Did this ever get fixed? I get it too, followed the guide and everything appears to have happened successfully, except I can't get to the share >.<

I can't browse to it (I see it but I get a "you're not authorized to access..." etc message)...but connecting directly (via map network drive in windows xp) I get a continuous password prompt. Linux nor AD users work.

[thrashed]

When I try to map a drive to the server using a windows machine, I get prompted for username and password continuously, even though the information I provide is correct. Does this mean that access is denied, or does this mean that my linux box is not handling the authentication properly?
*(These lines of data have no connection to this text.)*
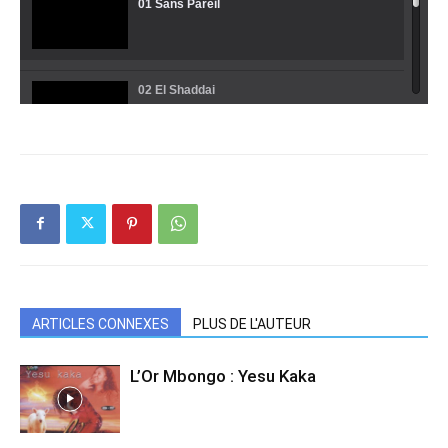
01 Sans Pareil
02 El Shaddai
03 Kimia Na Motema
04 Liloba Na Bomoyi
ARTICLES CONNEXES
PLUS DE L'AUTEUR
05 Nkosi Na Yuda
L’Or Mbongo : Yesu Kaka
06 Bobele Yo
Did this ever get fixed? I get it too, followed the guide and everything appears to have happened successfully, except I can't get to the share >.<

BUT - I can't browse to it (I see it but I get a "you're not authorized to access..." etc message)...but connecting directly (via map network drive in windows xp) I get a continuous password prompt. Linux nor AD users work.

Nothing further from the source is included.